SMOKE-Y

Fullstack Robotics

home articles art bookmarks images

loss_fn

Interpreting loss functions:


X, Y = [BATCH_SIZE, FEATURES]
len(X) = BATCH_SIZE

Mean Squared Error

MSE(X, Y) = (1/len(X)) * sum((X-Y) ** 2) 
(X-Y) ** 2 results in a huge value if the difference between X and Y vectors are huge. Also, removes the sign and allows you to pass X, Y to the function in any order.

Negative Likelihood Loss

NLL(X) = -1 * (1/len(X) * sum(ln(Q(X_i))), where X_i is the correct label
Surprise(Q(x)) = -ln(Q(x)) becomes +inf when x=0 and is 0 when x=1. Hence, when we pass the probability that the model predicted on the correct label, we get a high value when its closer to 0. We have to pass probabilty(0 -> 1), hence the model's output must go through softmax.

KL-Divergence

KL(X) = sum(P(x) * ln(P(X)/Q(X)))
Entropy(X) = -1 * sum(P(X) * ln(P(X))) = sum(P(X) * -1*ln(P(X))) = sum(P(x) * Surprise(P(X))).

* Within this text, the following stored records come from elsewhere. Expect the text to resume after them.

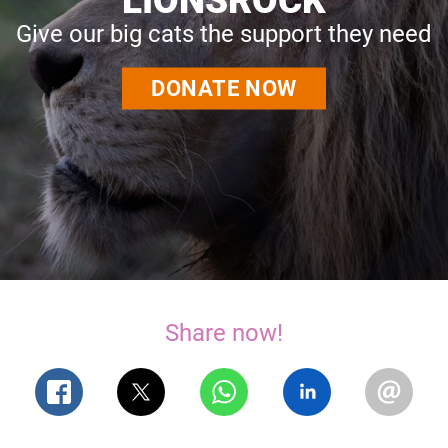
Give our big cats the support they need
DONATE NOW
Share now!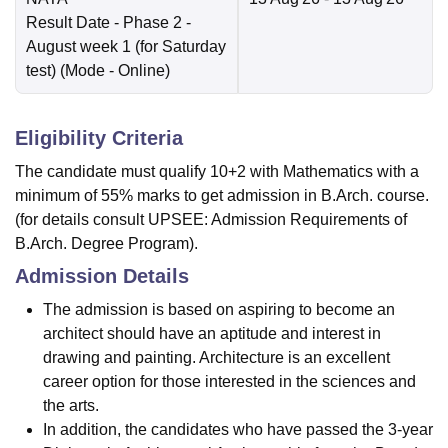
Result Date
- Phase 2 -
August week 1 (for Saturday
test)
(Mode -
Online
)
Eligibility Criteria
The candidate must qualify 10+2 with Mathematics with a
minimum of 55% marks to get admission in B.Arch. course.
(for details consult UPSEE: Admission Requirements of
B.Arch. Degree Program).
Admission Details
The admission is based on aspiring to become an
architect should have an aptitude and interest in
drawing and painting. Architecture is an excellent
career option for those interested in the sciences and
the arts.
In addition, the candidates who have passed the 3-year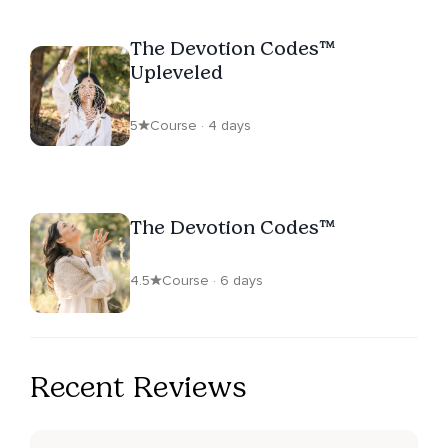
The Devotion Codes™
Upleveled
5
Course · 4 days
The Devotion Codes™
4.5
Course · 6 days
Recent Reviews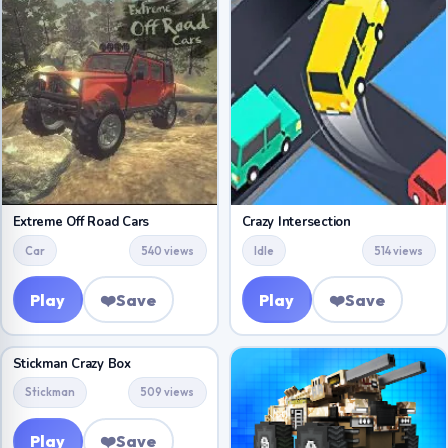
Extreme Off Road Cars
Crazy Intersection
Car
540 views
Idle
514 views
Play
❤️
Save
Play
❤️
Save
Stickman Crazy Box
Stickman
509 views
Play
❤️
Save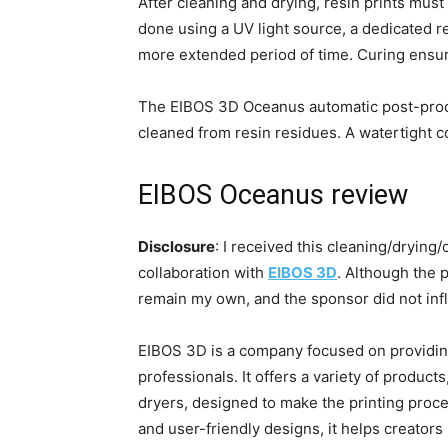
After cleaning and drying, resin prints mus
done using a UV light source, a dedicated res
more extended period of time. Curing ensures
The EIBOS 3D Oceanus automatic post-proces
cleaned from resin residues. A watertight co
EIBOS Oceanus review
Disclosure
: I received this cleaning/drying
collaboration with
EIBOS 3D
. Although the p
remain my own, and the sponsor did not in
EIBOS 3D is a company focused on providing
professionals. It offers a variety of product
dryers, designed to make the printing proces
and user-friendly designs, it helps creators b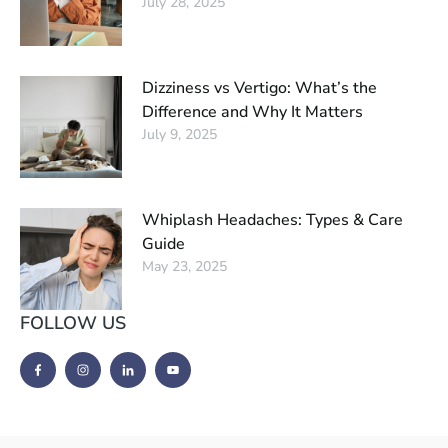
July 28, 2025
Dizziness vs Vertigo: What’s the
Difference and Why It Matters
July 9, 2025
Whiplash Headaches: Types & Care
Guide
May 23, 2025
FOLLOW US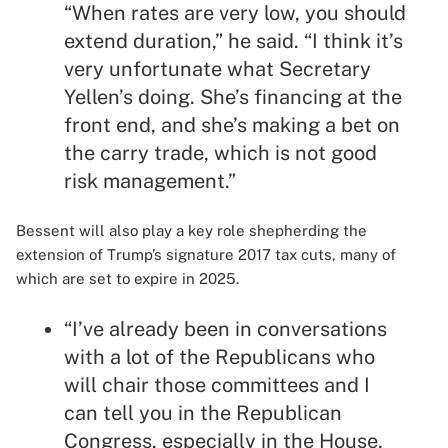
“When rates are very low, you should
extend duration,” he said. “I think it’s
very unfortunate what Secretary
Yellen’s doing. She’s financing at the
front end, and she’s making a bet on
the carry trade, which is not good
risk management.”
Bessent will also play a key role shepherding the
extension of Trump’s signature 2017 tax cuts, many of
which are set to expire in 2025.
“I’ve already been in conversations
with a lot of the Republicans who
will chair those committees and I
can tell you in the Republican
Congress, especially in the House,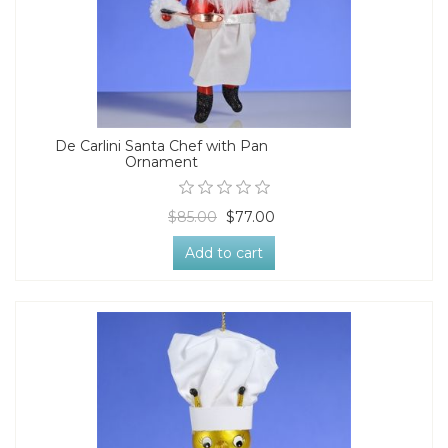
De Carlini Santa Chef with Pan
Ornament
$85.00
$77.00
Add to cart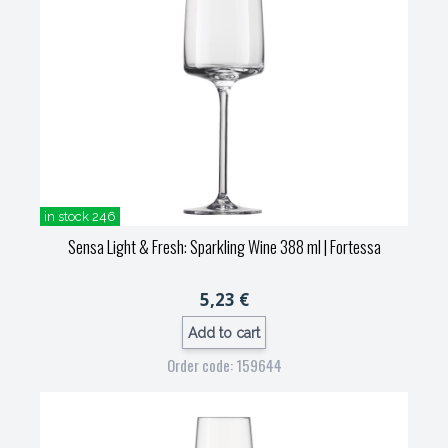
in stock 246
Sensa Light & Fresh: Sparkling Wine 388 ml
| Fortessa
5,23 €
Add to cart
Order code: 159644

Entropy is a weighted surprise sum. If a surprising event happens often in a system, it has high entropy. Cross Entropy(X) = -1 * sum(P(X) * ln(Q(X))) = sum(P(X) * Surprise(Q(X))). An average surprise you will get by observing probability distribution P, while believing in Q.

If we expand the ln in KL(X), we see that KL measures the entropy caused by the incorrect model, as the entropy caused by the system is subtracted away from the cross entropy function.